Work to complete: Write the listing below out again exactly, dropping the images.

Data for this exercise:

——

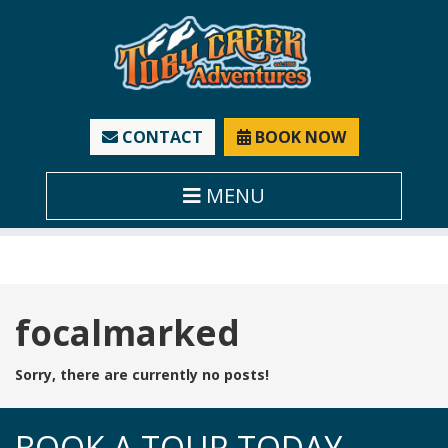
CONTACT
BOOK NOW
MENU
Tag:
focalmarked
Sorry, there are currently no posts!
BOOK A TOUR TODAY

——

Reply to the task:
CONTACT
BOOK NOW
MENU
Tag:
focalmarked
Sorry, there are currently no posts!
BOOK A TOUR TODAY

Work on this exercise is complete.